# Task directions
Which lines have the string "down"? Copy all of them from the entries below.
** Opening Data block **
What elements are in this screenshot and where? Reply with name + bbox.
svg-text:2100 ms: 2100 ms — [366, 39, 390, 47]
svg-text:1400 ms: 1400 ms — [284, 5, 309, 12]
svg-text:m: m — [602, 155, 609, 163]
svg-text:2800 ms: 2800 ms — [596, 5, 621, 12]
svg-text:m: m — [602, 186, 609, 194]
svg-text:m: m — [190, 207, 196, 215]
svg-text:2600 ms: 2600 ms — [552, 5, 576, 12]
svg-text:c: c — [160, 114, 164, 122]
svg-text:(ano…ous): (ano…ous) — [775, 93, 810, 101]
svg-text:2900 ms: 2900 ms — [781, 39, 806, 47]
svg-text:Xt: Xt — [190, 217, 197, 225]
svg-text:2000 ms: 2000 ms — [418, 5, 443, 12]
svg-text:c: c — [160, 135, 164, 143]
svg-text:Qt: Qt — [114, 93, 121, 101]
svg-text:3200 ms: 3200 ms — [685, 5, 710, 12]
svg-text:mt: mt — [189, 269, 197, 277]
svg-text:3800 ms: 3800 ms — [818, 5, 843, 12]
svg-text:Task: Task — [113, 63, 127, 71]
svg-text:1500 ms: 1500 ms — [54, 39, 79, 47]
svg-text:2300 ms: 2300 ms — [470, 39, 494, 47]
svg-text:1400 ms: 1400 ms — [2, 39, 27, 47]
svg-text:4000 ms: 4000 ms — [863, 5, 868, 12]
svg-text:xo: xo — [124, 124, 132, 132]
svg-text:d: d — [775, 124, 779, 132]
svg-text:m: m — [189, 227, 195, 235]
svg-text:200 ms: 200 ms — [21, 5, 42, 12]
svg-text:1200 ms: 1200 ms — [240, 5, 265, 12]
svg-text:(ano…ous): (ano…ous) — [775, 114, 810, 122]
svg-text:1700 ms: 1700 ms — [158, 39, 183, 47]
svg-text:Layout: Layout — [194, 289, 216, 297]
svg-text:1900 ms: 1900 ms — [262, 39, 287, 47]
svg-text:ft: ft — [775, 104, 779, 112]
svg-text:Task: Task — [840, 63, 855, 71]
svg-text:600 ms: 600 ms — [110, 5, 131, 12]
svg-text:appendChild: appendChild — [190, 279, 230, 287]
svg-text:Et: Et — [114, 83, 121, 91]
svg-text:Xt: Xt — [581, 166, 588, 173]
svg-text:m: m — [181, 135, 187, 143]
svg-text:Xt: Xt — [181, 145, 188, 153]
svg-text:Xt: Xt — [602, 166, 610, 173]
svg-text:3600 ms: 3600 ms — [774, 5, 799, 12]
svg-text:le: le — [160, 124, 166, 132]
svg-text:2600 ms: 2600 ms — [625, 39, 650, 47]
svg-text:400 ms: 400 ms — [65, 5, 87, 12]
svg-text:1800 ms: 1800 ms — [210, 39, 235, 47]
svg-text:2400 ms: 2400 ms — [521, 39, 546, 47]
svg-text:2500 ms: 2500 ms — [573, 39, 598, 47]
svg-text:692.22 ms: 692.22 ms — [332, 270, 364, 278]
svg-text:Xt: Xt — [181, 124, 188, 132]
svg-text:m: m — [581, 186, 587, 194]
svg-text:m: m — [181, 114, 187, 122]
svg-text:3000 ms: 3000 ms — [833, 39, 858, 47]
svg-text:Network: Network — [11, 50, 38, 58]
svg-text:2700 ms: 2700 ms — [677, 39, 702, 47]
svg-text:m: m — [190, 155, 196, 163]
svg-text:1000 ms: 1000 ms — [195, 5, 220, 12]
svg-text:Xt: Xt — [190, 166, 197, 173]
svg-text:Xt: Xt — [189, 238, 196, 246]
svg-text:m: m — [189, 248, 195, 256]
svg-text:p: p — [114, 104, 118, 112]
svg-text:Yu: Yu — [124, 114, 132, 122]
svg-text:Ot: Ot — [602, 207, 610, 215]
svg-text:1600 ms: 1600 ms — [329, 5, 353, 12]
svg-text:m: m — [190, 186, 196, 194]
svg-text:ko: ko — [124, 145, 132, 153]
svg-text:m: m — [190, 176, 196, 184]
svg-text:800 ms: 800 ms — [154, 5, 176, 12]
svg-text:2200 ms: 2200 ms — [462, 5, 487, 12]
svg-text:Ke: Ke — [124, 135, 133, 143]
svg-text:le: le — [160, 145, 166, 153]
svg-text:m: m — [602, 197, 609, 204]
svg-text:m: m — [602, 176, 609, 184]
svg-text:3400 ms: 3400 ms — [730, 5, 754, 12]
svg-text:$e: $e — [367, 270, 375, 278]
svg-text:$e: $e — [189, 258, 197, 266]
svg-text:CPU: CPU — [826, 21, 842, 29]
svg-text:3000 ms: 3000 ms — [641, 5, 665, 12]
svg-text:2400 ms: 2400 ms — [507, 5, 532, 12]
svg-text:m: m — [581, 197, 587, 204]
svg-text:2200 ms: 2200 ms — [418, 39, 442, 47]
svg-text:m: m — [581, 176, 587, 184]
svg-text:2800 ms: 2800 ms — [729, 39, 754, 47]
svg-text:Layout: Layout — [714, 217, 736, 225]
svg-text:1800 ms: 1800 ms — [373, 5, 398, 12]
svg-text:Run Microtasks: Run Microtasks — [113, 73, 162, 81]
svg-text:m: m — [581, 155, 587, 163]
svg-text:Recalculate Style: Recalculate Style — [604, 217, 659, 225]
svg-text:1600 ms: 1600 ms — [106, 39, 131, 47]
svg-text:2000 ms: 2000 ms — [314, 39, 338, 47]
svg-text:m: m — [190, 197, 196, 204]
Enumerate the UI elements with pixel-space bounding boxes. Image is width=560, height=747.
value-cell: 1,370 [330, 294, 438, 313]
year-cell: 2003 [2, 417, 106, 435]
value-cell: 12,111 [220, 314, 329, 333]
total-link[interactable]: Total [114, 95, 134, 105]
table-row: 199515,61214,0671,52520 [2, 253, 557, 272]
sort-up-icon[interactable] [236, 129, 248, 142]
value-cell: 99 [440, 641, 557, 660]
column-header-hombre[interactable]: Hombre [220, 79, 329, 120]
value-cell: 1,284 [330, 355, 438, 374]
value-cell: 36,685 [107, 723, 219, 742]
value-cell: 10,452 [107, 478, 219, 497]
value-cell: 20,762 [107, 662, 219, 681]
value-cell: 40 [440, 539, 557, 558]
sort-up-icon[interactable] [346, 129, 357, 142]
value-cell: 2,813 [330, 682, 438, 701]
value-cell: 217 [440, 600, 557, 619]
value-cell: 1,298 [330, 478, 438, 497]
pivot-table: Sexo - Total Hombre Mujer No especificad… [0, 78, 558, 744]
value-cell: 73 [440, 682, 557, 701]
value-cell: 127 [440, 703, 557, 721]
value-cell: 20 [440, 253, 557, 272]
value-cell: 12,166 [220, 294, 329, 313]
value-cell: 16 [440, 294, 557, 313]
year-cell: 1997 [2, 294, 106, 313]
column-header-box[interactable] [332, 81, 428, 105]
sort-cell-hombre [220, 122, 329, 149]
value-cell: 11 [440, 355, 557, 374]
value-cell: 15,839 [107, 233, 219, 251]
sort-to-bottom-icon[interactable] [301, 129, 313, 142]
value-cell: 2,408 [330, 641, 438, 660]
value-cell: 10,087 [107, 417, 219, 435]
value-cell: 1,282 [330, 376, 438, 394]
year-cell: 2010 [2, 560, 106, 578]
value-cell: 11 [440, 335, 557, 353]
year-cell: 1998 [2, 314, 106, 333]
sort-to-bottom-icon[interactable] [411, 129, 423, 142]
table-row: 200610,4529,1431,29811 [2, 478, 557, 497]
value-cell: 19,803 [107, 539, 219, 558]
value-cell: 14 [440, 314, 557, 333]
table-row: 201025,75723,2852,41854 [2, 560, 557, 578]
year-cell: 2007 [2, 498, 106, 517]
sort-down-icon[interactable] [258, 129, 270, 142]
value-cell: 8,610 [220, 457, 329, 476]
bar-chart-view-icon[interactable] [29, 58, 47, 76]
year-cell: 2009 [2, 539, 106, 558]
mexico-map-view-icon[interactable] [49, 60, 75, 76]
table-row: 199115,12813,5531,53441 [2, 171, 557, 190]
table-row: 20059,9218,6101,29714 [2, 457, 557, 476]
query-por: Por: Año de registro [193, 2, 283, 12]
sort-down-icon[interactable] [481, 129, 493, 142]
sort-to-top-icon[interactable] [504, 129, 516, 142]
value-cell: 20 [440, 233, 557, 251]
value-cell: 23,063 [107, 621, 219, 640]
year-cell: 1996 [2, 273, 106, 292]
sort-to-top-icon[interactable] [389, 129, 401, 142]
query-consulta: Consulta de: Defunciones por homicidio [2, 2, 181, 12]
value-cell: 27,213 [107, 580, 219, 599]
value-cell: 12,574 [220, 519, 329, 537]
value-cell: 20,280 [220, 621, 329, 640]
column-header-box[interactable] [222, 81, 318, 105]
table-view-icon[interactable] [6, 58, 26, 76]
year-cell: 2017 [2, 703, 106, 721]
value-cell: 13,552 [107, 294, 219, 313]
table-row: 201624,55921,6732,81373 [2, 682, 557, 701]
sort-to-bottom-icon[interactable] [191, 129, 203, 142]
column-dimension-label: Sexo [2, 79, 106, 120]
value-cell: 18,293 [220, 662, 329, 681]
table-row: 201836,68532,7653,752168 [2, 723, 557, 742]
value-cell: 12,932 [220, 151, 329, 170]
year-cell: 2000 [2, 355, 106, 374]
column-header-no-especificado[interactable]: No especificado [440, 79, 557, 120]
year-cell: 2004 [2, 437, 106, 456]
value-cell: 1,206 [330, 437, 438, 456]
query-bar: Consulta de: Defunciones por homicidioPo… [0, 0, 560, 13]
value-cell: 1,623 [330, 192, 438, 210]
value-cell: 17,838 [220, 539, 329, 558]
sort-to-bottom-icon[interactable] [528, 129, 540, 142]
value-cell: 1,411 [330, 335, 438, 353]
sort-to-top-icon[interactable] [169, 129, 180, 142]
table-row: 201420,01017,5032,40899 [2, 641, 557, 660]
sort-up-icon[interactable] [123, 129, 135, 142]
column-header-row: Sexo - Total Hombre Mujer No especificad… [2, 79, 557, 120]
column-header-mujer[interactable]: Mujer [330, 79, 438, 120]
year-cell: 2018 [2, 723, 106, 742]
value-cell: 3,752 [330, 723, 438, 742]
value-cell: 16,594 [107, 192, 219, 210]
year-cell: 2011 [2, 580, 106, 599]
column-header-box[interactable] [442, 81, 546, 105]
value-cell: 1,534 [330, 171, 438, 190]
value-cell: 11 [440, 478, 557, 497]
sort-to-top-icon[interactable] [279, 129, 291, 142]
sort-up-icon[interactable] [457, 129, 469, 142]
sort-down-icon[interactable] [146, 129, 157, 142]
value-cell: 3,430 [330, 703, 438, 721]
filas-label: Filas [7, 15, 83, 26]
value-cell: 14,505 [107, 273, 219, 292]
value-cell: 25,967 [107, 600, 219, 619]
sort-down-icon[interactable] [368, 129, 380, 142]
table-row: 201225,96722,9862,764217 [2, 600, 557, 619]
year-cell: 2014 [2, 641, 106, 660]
** Closing Data block **
# Solution for this exercise
sort-down-icon[interactable] [258, 129, 270, 142]
sort-down-icon[interactable] [481, 129, 493, 142]
sort-down-icon[interactable] [146, 129, 157, 142]
sort-down-icon[interactable] [368, 129, 380, 142]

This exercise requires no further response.